Conditional distribution of $(X_1,\cdots,X_n)\mid X_{(n)}$ where $X_i$'s are i.i.d $\mathcal U(0,\theta)$ variables

Question

Let $(X_1,X_2,\cdots,X_n)$ be a random sample drawn from $\mathcal U(0,\theta)$ distribution. It is a common exercise to prove that the maximum order statistic $X_{(n)}$ is sufficient for $\theta$ as an application of the Fisher-Neyman Factorization theorem. However, I am trying to prove this fact from the definition of a sufficient statistic.

Indeed, for some discrete distributions we can prove sufficiency of a given statistic from definition without using the Factorization theorem. But for continuous distributions like this one, I guess it is not that straightforward.

Joint density of the sample $\mathbf X=(X_1,\cdots,X_n)$ is given by

\begin{align} f_{\theta}(\mathbf x)&=\prod_{i=1}^n\frac{1}{\theta}\mathbf1_{0<x_i<\theta} \\&=\frac{1}{\theta^n}\mathbf1_{0<x_{(1)},x_{(n)}<\theta} \end{align}

It is clear from the Factorization theorem that $T(\mathbf X)=X_{(n)}$ is sufficient for $\theta$.

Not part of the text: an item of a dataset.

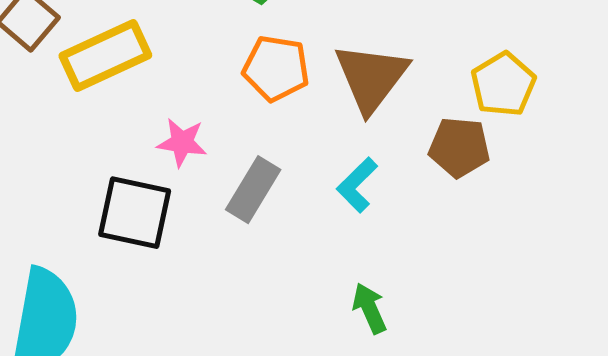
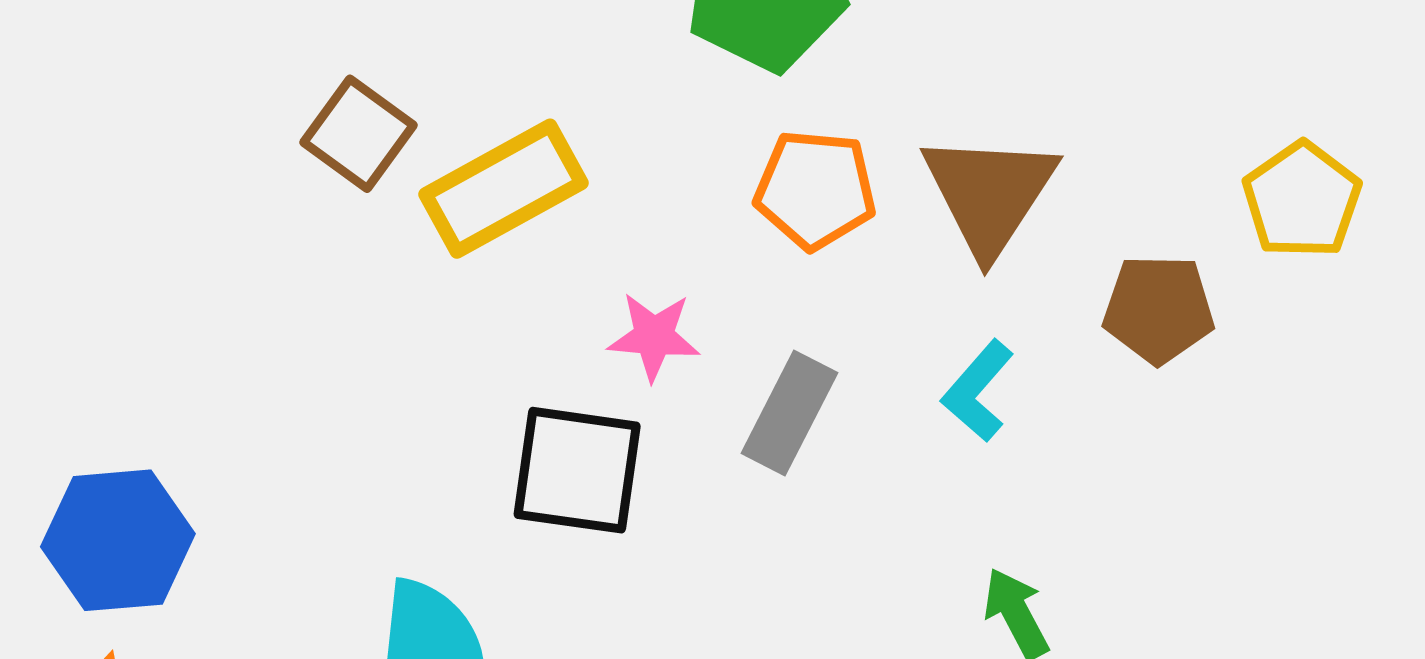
yellow pentagon: (503, 84) -> (1302, 200), moved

But from the definition of sufficiency, I have to show that the conditional distribution of $\mathbf X\mid T$ is independent of $\theta$. I don't think I can say the following:

\begin{align} f_{\mathbf X\mid T}(\mathbf x\mid t)f_T(t)&=f_{T\mid\mathbf X}(t\mid\mathbf x)f_{\theta}(\mathbf x) \\\implies f_{\mathbf X\mid T}(\mathbf x\mid t)&=\frac{f_{\theta}(\mathbf x)}{f_T(t)}f_{T\mid\mathbf X}(t\mid\mathbf x) \end{align}

We know that the density of $T$ is $$f_T(t)=\frac{n\,t^{n-1}}{\theta^n}\mathbf1_{0<t<\theta}$$

But I don't know what $f_{T\mid\mathbf X}(\cdot)$ is because it looks like $T\mid\mathbf X$ has a singular distribution.

If I knew the joint distribution of $(\mathbf X,T)$, then maybe I could have said that $$f_{\mathbf X\mid T}(\mathbf x\mid t)=\frac{f_{\mathbf X,T}(\mathbf x,t)}{f_T(t)}$$

Also tried working with the conditional distribution function $$P\left[X_1\le x_1,\cdots,X_n\le x_n\mid T=t\right]=\lim_{\varepsilon\to0}\frac{P\left[X_1\le x_1,\cdots,X_n\le x_n, t-\varepsilon\le T\le t+\varepsilon\right]}{P(t-\varepsilon\le T\le t+\varepsilon)}$$

I have gone through this related post but could not come up with an answer. Is it also true that $\mathbf X\mid T$ has a mixed distribution?

I also have this equivalent definition of sufficiency at hand, which says that if $T$ is sufficient for $\theta$, then for any other statistic $T'$, the conditional distribution of $T'\mid T$ is also independent of $\theta$. Maybe for a suitable choice of $T'$ I can prove the required fact, but I prefer to do it from the first definition. Any hints will be great.

It looks like what I am looking for is basically a proof of the Factorisation theorem for continuous distributions, which I did find in Hogg and Craig's Mathematical Statistics.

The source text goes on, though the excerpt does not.